1. The facts in this case have just been recited. The question arises upon the rights of stockholders, under their statutory liability for the ultimate redemption of all deposits made with the banking company of which they were such stockholders. The sixteenth section of the Act of incorporation of the Mechanic’s Saving and Loan Association, out of which this liability arose, is substantially the same in relation to the ultimate liability of stockholders as that which we find in the various charters which have been so often adjudicated by this Court. It is not our purpose to enter into any disquisition upon the law applicable to banking corporations, our object being simply to place briefly and perspicuously the summary of the doctrines and principles governing such cases.
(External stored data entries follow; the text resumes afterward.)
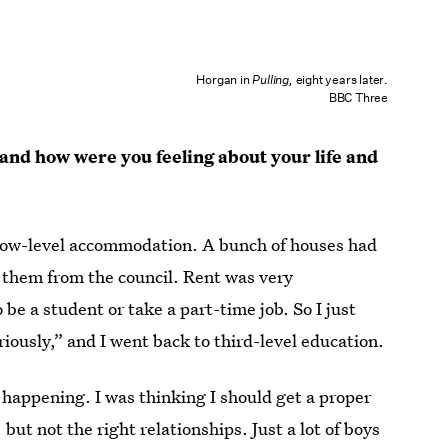
Horgan in
Pulling,
eight years later.
BBC Three
and how were you feeling about your life and
 low-level accommodation. A bunch of houses had
 them from the council. Rent was very
 be a student or take a part-time job. So I just
eriously,” and I went back to third-level education.
t happening. I was thinking I should get a proper
, but not the right relationships. Just a lot of boys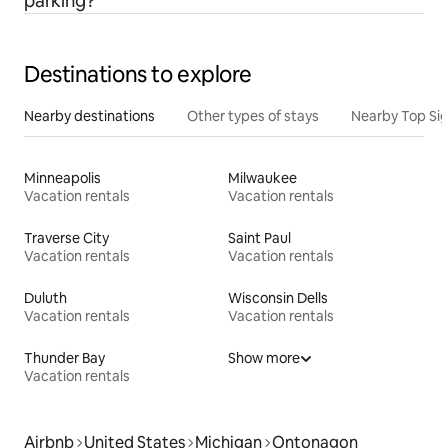
parking?
Destinations to explore
Nearby destinations
Other types of stays
Nearby Top Si
Minneapolis
Milwaukee
Vacation rentals
Vacation rentals
Traverse City
Saint Paul
Vacation rentals
Vacation rentals
Duluth
Wisconsin Dells
Vacation rentals
Vacation rentals
Thunder Bay
Show more
Vacation rentals
Airbnb
United States
Michigan
Ontonagon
The record shows that Wiltberger owned one-tenth of the stock, the capital being $250,000 00; that the deposits were $198,310 37, making his liability to such depositors, under the section quoted, $19,837 03. Wiltberger redeemed some $20,000 00 of these deposits, taking assignments of the original books, which he surrendered to the assignee of the bank, thus surrendering the amount due by him, as such stockholder, upon his ultimate liability.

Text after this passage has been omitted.